WORK TO BE COMPLETED
Lines from the records below that contain the word "Rise" are to be copied out.

[Saved entries]
★ ★ ★ ★ ★

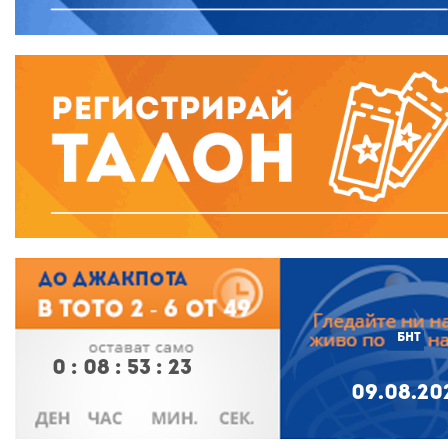
БНТ
0
:
08
:
53
:
22
09.08.20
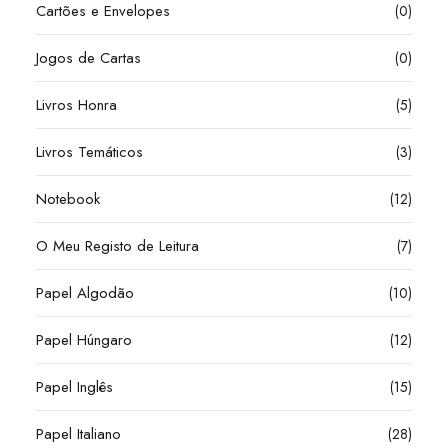
Cartões e Envelopes
(0)
Jogos de Cartas
(0)
Livros Honra
(5)
Livros Temáticos
(3)
Notebook
(12)
O Meu Registo de Leitura
(7)
Papel Algodão
(10)
Papel Húngaro
(12)
Papel Inglês
(15)
Papel Italiano
(28)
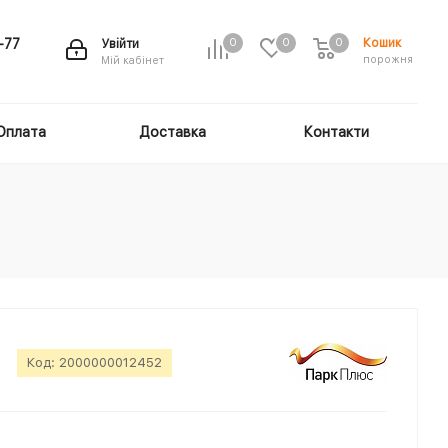
Кошик
-77
Увійти
0
0
0
порожня
Мій кабінет
Оплата
Доставка
Контакти
Код:
2000000012452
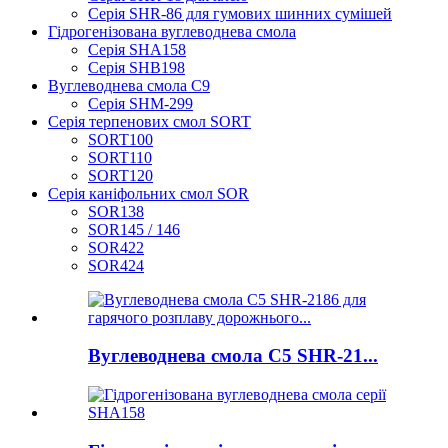
Серія SHR-86 для гумових шинних сумішей
Гідрогенізована вуглеводнева смола
Серія SHA158
Серія SHB198
Вуглеводнева смола C9
Серія SHM-299
Серія терпенових смол SORT
SORT100
SORT110
SORT120
Серія каніфольних смол SOR
SOR138
SOR145 / 146
SOR422
SOR424
Вуглеводнева смола C5 SHR-21...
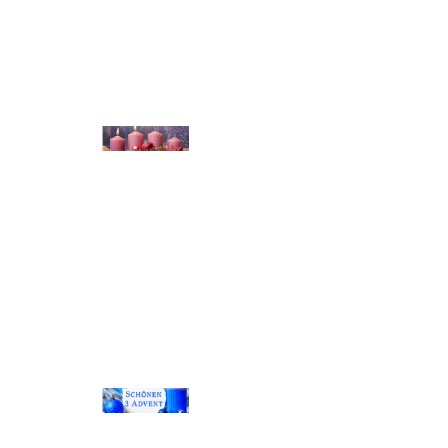
© Michael Bihlmayer
© Michael Bihlmayer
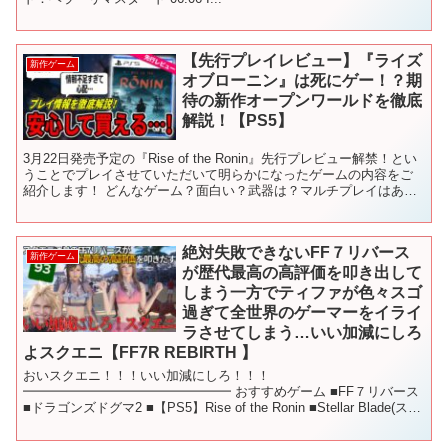
【先行プレイレビュー】『ライズ
新作ゲーム
オブローニン』は死にゲー！？期
待の新作オープンワールドを徹底
解説！【PS5】
3月22日発売予定の『Rise of the Ronin』先行プレビュー解禁！とい
うことでプレイさせていただいて明らかになったゲームの内容をご
紹介します！ どんなゲーム？面白い？武器は？マルチプレイはあ
る？CEROレーティングDとZの違いっ...
絶対失敗できないFF７リバース
新作ゲーム
が歴代最高の高評価を叩き出して
しまう一方でティファが色々スゴ
過ぎて全世界のゲーマーをイライ
ラさせてしまう…いい加減にしろ
よスクエニ【FF7R REBIRTH 】
おいスクエニ！！！いい加減にしろ！！！
━━━━━━━━━━━━━━━━ おすすめゲーム ■FF７リバース
■ドラゴンズドグマ2 ■【PS5】Rise of the Ronin ■Stellar Blade(ステ
ラ―ブレイド) ■スカル ア...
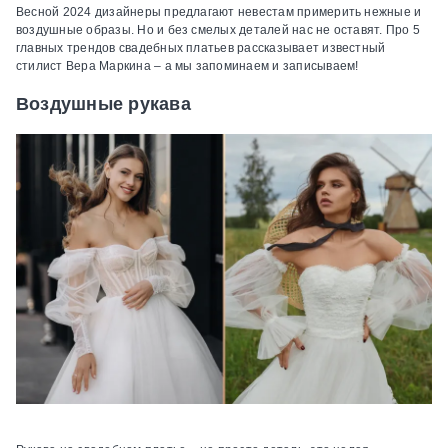
Весной 2024 дизайнеры предлагают невестам примерить нежные и
воздушные образы. Но и без смелых деталей нас не оставят. Про 5
главных трендов свадебных платьев рассказывает известный
стилист Вера Маркина – а мы запоминаем и записываем!
Воздушные рукава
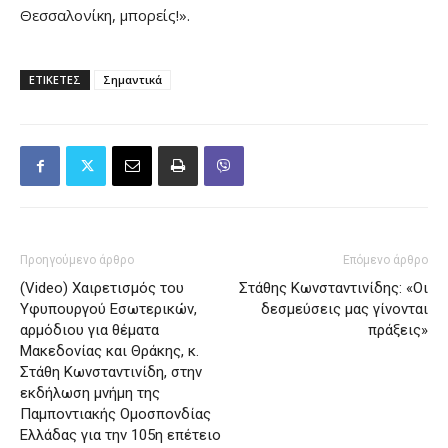
Θεσσαλονίκη, μπορείς!».
ΕΤΙΚΕΤΕΣ
Σημαντικά
Προηγούμενο άρθρο
Επόμενο άρθρο
(Video) Χαιρετισμός του
Στάθης Κωνσταντινίδης: «Οι
Υφυπουργού Εσωτερικών,
δεσμεύσεις μας γίνονται
αρμόδιου για θέματα
πράξεις»
Μακεδονίας και Θράκης, κ.
Στάθη Κωνσταντινίδη, στην
εκδήλωση μνήμη της
Παμποντιακής Ομοσπονδίας
Ελλάδας για την 105η επέτειο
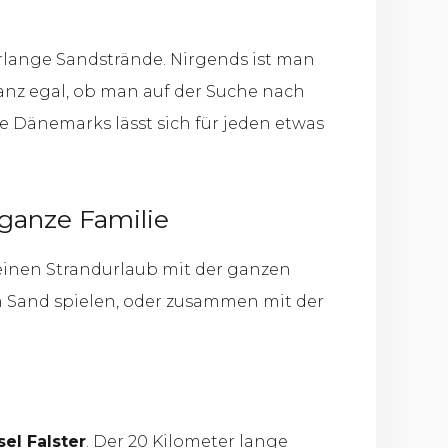
rlange Sandstrände. Nirgends ist man
Ganz egal, ob man auf der Suche nach
e Dänemarks lässt sich für jeden etwas
ganze Familie
einen Strandurlaub mit der ganzen
 Sand spielen, oder zusammen mit der
el Falster
. Der 20 Kilometer lange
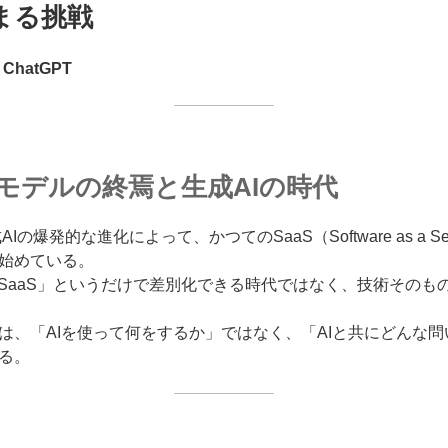
まる挑戦
ChatGPT
Sモデルの終焉と生成AIの時代
Iの爆発的な進化によって、かつてのSaaS（Software as a S
始めている。
たSaaS」というだけで差別化できる時代ではなく、技術そのも
は、「AIを使って何をするか」ではなく、「AIと共にどんな
る。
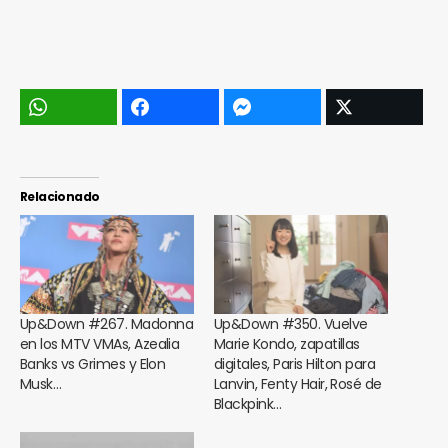
Relacionado
Up&Down #267. Madonna
Up&Down #350. Vuelve
en los MTV VMAs, Azealia
Marie Kondo, zapatillas
Banks vs Grimes y Elon
digitales, Paris Hilton para
Musk…
Lanvin, Fenty Hair, Rosé de
Blackpink…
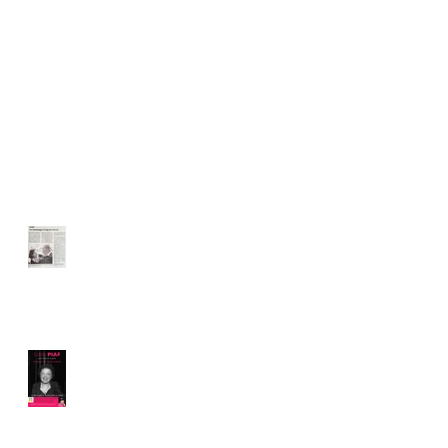
Posts Récents
La NR en parle !
Conférence
hommage à
Hugues Vassal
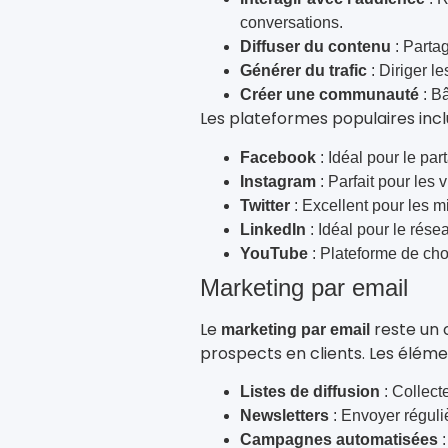
conversations.
Diffuser du contenu
: Partag
Générer du trafic
: Diriger le
Créer une communauté
: Bâ
Les plateformes populaires incl
Facebook
: Idéal pour le pa
Instagram
: Parfait pour les 
Twitter
: Excellent pour les mi
LinkedIn
: Idéal pour le rés
YouTube
: Plateforme de choi
Marketing par email
Le
reste un 
marketing par email
prospects en clients. Les élémen
Listes de diffusion
: Collect
Newsletters
: Envoyer réguliè
Campagnes automatisées
:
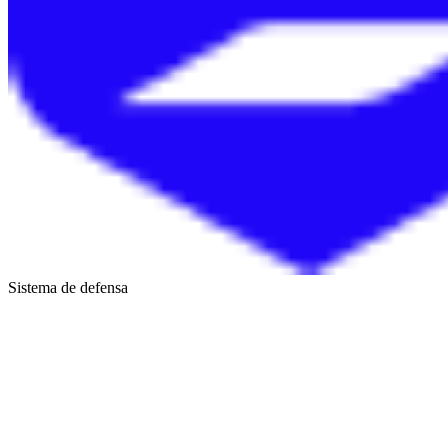
Sistema de defensa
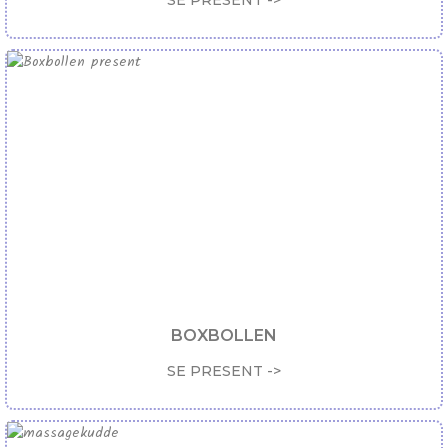
SE PRESENT ->
BOXBOLLEN
SE PRESENT ->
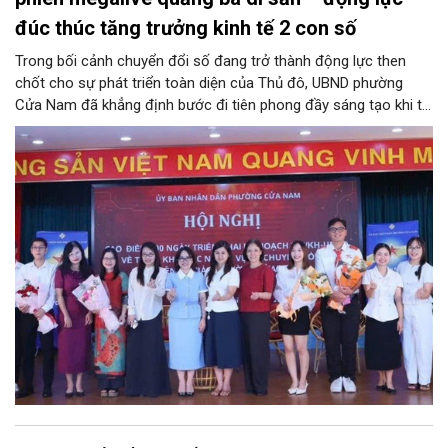
đúc thúc tăng trưởng kinh tế 2 con số
Trong bối cảnh chuyển đổi số đang trở thành động lực then
chốt cho sự phát triển toàn diện của Thủ đô, UBND phường
Cửa Nam đã khẳng định bước đi tiên phong đầy sáng tạo khi tổ
chức phiên livestream đặc biệt với chủ đề: “MEGALIVE -
Phường Cửa Nam – Khám phá di sản, kết nối văn hóa”. Sự kiện
diễn ra ngày 31/7 do phường Cửa Nam tổ chức đã thu hút sự
quan tâm đông đảo của hàng ngàn cán bộ, đảng viên, người
dân trên kênh TikTok chính thức của UBND phường Cửa Nam và
các kênh của đơn vị đồng hành.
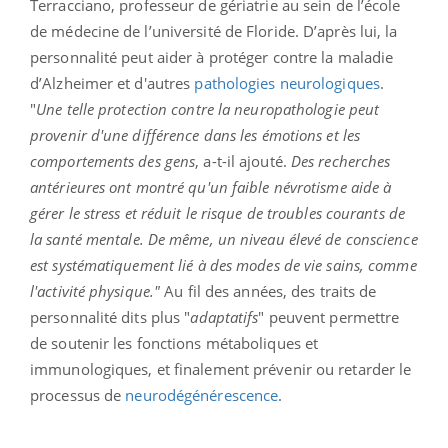
Terracciano, professeur de gériatrie au sein de l’école
de médecine de l’université de Floride. D’après lui, la
personnalité peut aider à protéger contre la maladie
d’Alzheimer et d'autres
pathologies neurologiques
.
"
Une telle protection contre la neuropathologie peut
provenir d'une différence dans les émotions et les
comportements des gens
, a-t-il ajouté.
Des recherches
antérieures ont montré qu'un faible névrotisme aide à
gérer le stress et réduit le risque de troubles courants de
la santé mentale. De même, un niveau élevé de conscience
est systématiquement lié à des modes de vie sains, comme
l'activité physique."
Au fil des années, des traits de
personnalité dits plus "
adaptatifs
" peuvent permettre
de soutenir les fonctions métaboliques et
immunologiques, et finalement prévenir ou retarder le
processus de
neurodégénérescence
.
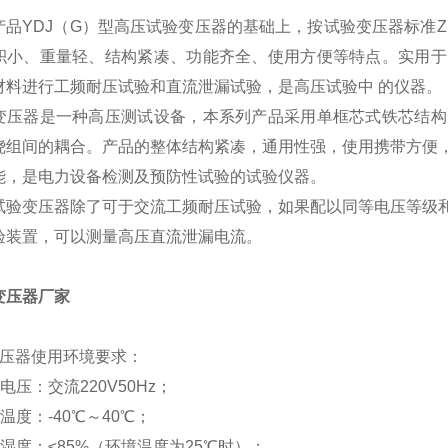
品YDJ（G）型高压试验变压器的基础上，按试验变压器标准ZB
积小、重量轻、结构紧凑、功能齐全、使用方便等特点。实用于
材料进行工频耐压试验和直流泄漏试验，是高压试验中 的仪器。
变压器是一种高压测试设备，本系列产品采用单框芯式铁芯结构
绕组间的耦合。产品的整体结构紧凑，通用性强，使用携带方便
能，是电力设备检测及预防性试验的试验仪器。
试验变压器除了可于交流工频耐压试验，如果配以同等电压等级
验装置，可以测量高压直流泄漏电流。
变压器厂家
变压器使用环境要求：
电压：交流220V50Hz；
境温度：-40℃～40℃；
对湿度：≤85%（环境温度为25℃时）；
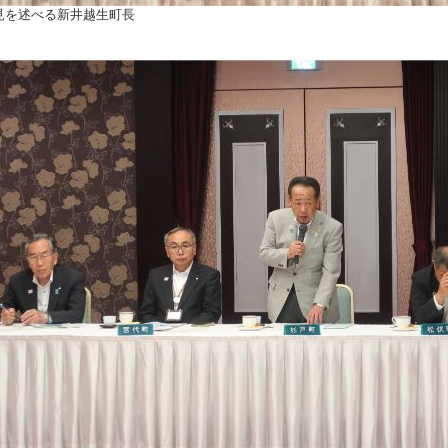
見を述べる新井越生町長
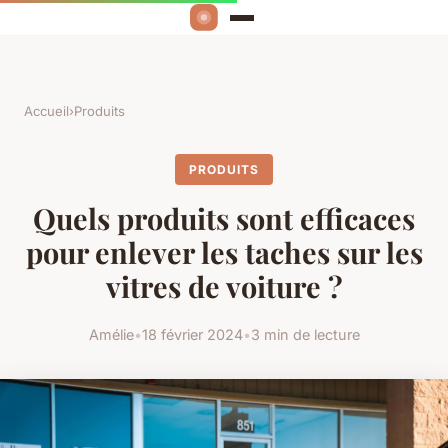
Accueil
›
Produits
PRODUITS
Quels produits sont efficaces
pour enlever les taches sur les
vitres de voiture ?
Amélie
•
18 février 2024
•
3 min de lecture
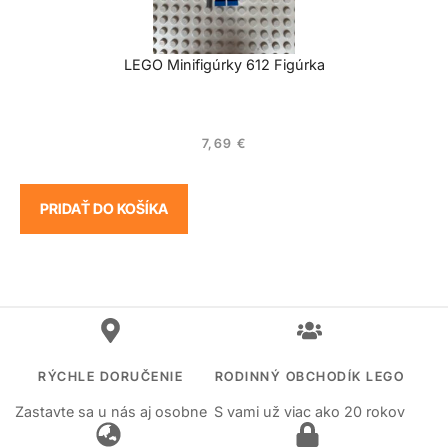
LEGO Minifigúrky 612 Figúrka
7,69
€
PRIDAŤ DO KOŠÍKA
RÝCHLE DORUČENIE
RODINNÝ OBCHODÍK LEGO
Zastavte sa u nás aj osobne
S vami už viac ako 20 rokov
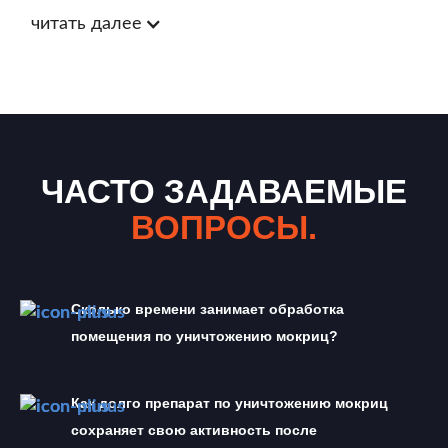
читать далее
ЧАСТО ЗАДАВАЕМЫЕ
ВОПРОСЫ.
Сколько времени занимает обработка 
помещения по уничтожению мокриц?
Как долго препарат по уничтожению мокриц 
сохраняет свою активность после 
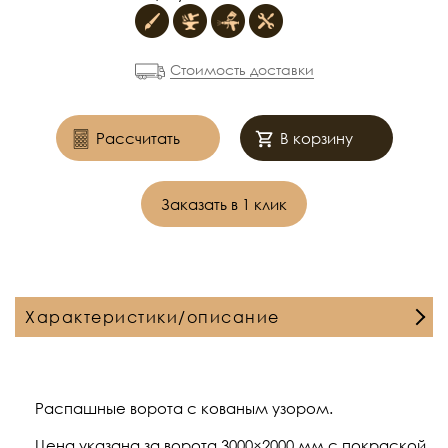
Стоимость доставки
Рассчитать
В корзину
Заказать в 1 клик
Характеристики/описание
Распашные ворота с кованым узором.
Цена указана за ворота 3000×2000 мм с покраской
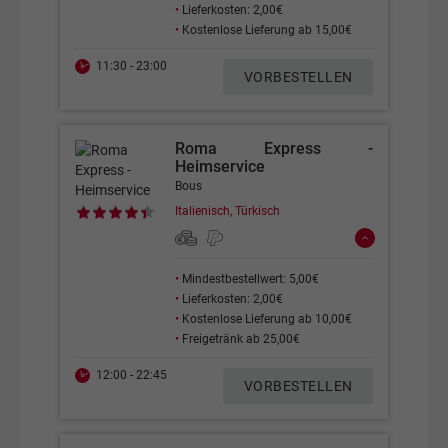
•
Lieferkosten: 2,00€
•
Kostenlose Lieferung ab 15,00€
11:30 - 23:00
VORBESTELLEN
Roma Express -
Heimservice
Bous
Italienisch, Türkisch
•
Mindestbestellwert: 5,00€
•
Lieferkosten: 2,00€
•
Kostenlose Lieferung ab 10,00€
•
Freigetränk ab 25,00€
12:00 - 22:45
VORBESTELLEN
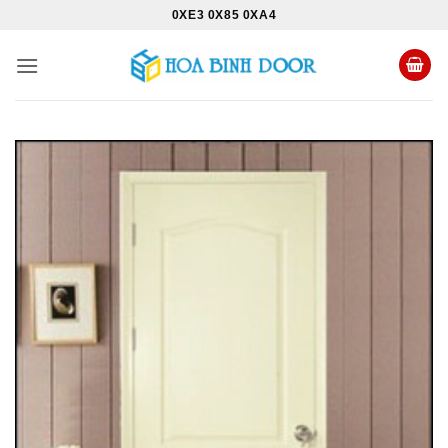
Bỏ
0XE3 0X85 0XA4
qua
nội
dung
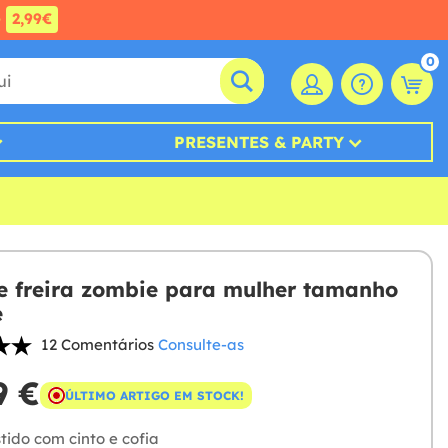
e
2,99€
0
PRESENTES & PARTY
e freira zombie para mulher tamanho
e
12 Comentários
Consulte-as
9 €
ÚLTIMO ARTIGO EM STOCK!
tido com cinto e cofia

★ ★ ★ ★ ★

WRITTEN SOLUTION
3月22日発売予定の『Rise of the Ronin』先行プレビュー解禁！とい
■ドラゴンズドグマ2 ■【PS5】Rise of the Ronin ■Stellar Blade(ステ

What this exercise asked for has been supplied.